Wednesday, November 09, 2022

Gordon Deegan

A primary school has been ordered to pay €12,000 compensation to a young girl with Down syndrome after she had to spend most of her school day in a foyer outside the classroom.

At the Workplace Relations Commission (WRC), adjudicator Thomas O’Driscoll said the “unprecedented actions” of the school in having the girl spend a considerable part of her day in a foyer outside the classroom “reinforced the idea to the other children, and alarmingly for her sister that it might be normal to exclude children with special needs”.

He said: “This should never have been the case.”

Finding that the school discriminated against the girl on the grounds of disability under the Equal Status Act, Mr O’Driscoll said he was satisfied that the redress should be at the upper end of the spectrum and that the school had treated the girl less favourably by not affording her reasonable accommodation under the Equal Status Act.

The girl started in junior infants in September 2016 and was taken out of the school by her parents in April 2019 when she was in first class.

Mr O’Driscoll said: “This is an unfortunate case and I accept in the main that the school was not resourced as fully as it should have been, but nevertheless I found that there were aggravating factors.”

He said he was satisfied from the evidence given that the reason for the decision of the parents to remove their daughter from the school was because of the exclusion of the child from full social and academic activity.

He said it was unacceptable for the school to fail to consult with the mother on her daughter spending most of her day in a learning space in the school foyer.

No communication

The girl’s mother told the WRC hearing that there was no communication from the school about the fact that her daughter was spending most of her school day outside the classroom with her special needs assistant (SNA).

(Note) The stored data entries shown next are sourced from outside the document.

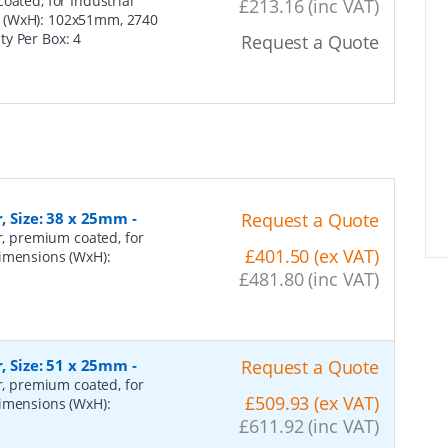
oated, for Industrial
£213.16 (inc VAT)
s (WxH): 102x51mm, 2740
ity Per Box:
4
Request a Quote
r, Size: 38 x 25mm
-
Request a Quote
er, premium coated, for
£401.50 (ex VAT)
dimensions (WxH):
£481.80 (inc VAT)
r, Size: 51 x 25mm
-
Request a Quote
er, premium coated, for
£509.93 (ex VAT)
dimensions (WxH):
£611.92 (inc VAT)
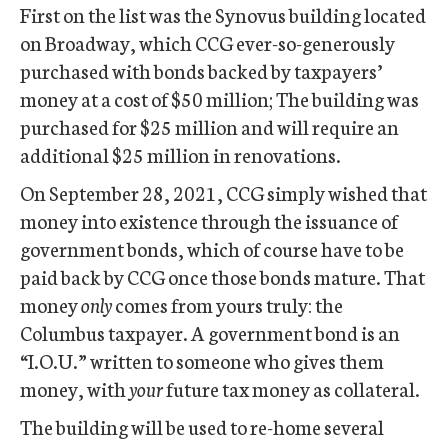
First on the list was the Synovus building located
on Broadway, which CCG ever-so-generously
purchased with bonds backed by taxpayers’
money at a cost of $50 million; The building was
purchased for $25 million and will require an
additional $25 million in renovations.
On September 28, 2021, CCG simply wished that
money into existence through the issuance of
government bonds, which of course have to be
paid back by CCG once those bonds mature. That
money
only
comes from yours truly: the
Columbus taxpayer. A government bond is an
“I.O.U.” written to someone who gives them
money, with
your
future tax money as collateral.
The building will be used to re-home several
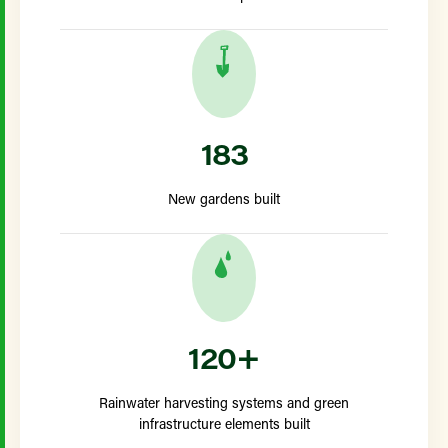
183
New gardens built
120+
Rainwater harvesting systems and green
infrastructure elements built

The mother said she became concerned when her other daughter, who was in the class, told her that her sister was not in the classroom.

Asked why she brought the discrimination proceedings on behalf of her daughter, the mother said it was the last resort and that it was very upsetting to the family that her daughter was not included in the class environment.

An education officer with Down Syndrome Ireland (DSI) said this was the first time that a school had refused an offer of support from the organisation.

She said she had never come across a situation where a workstation for a child was located outside the classroom and that time in the classroom was negligible for the girl.

In his findings, Mr O’Driscoll said he found it quite concerning that the girl was timetabled to be outside the classroom for most of her learning day and that the learning, in essence, had become the prime responsibility of the SNA rather than the class teacher.

He said: “Clear evidence was given that the role of the SNA was to look after the care needs of the Complainant as well as to reinforce the learning picked up at the classroom.”

Challenge

Mr O’Driscoll said the reality was that the girl had very little time allocated for learning and had neither access to her teacher, nor peer models.

Mr O’Driscoll stated that undoubtedly, the girl’s behaviour was challenging for the staff, as they described it, but instead of seeing the “challenge” as how best to deliver and meet the educational needs of all in their charge they attributed the problem to her.

He said: “Their solution was to remove her from the situation. This defensiveness was manifested further in the refusal to accept a more than reasonable offer of specialised support from Down Syndrome Ireland.”

Mr O’Driscoll said he was satisfied that the girl could have been reasonably accommodated by a workstation in the classroom and only to be withdrawn when she was tired or significantly disruptive.

He said: “This measure would have been cost neutral.”

Along with finding that the school discriminated against the girl on the grounds of disability, Mr O’Driscoll also found that the school breached its obligation to the girl by curtailing her opportunity to fully access and participate in education.

The school argued that it provided the best educational service available to the girl in light of the resources that were available to it.

‘Learning space’

The school principal – now retired – told the hearing that the “learning space” could not be described as a corridor because the door in the vicinity is no longer used.

He said that he took maths class in the area in the past and described it as very bright and very comfortable.

The school principal felt that it was appropriate for the girl to be in the “learning space” because she could be very vocal.

He said this space allowed her scope to move around, and it would improve her gross motor skills.

The school principal accepted that the idea of the “learning space” was acted upon without consultation with the parents. He also accepted that no student, other than the girl, had a timetable to be there.

The principal took no external advice from DSI because he believed both he and the teaching staff were professionally competent to deal with the needs of the girl.

When put to the principal that the SNA was not supposed to teach the girl, he said the primary purpose of the SNA was to cater for the care needs of a pupil but that in reality SNA’s go way beyond what was written down in their job specification.

He accepted that the class teacher has the primary role of teaching.

When it was put to the principal to explain evidence that showed that the girl was spending only 45 minutes in class and two hours 45 minutes with the SNA, he reiterated that they were the professionals onsite and believed that the allocation of time was worked out in line with the needs of the girl as they saw it.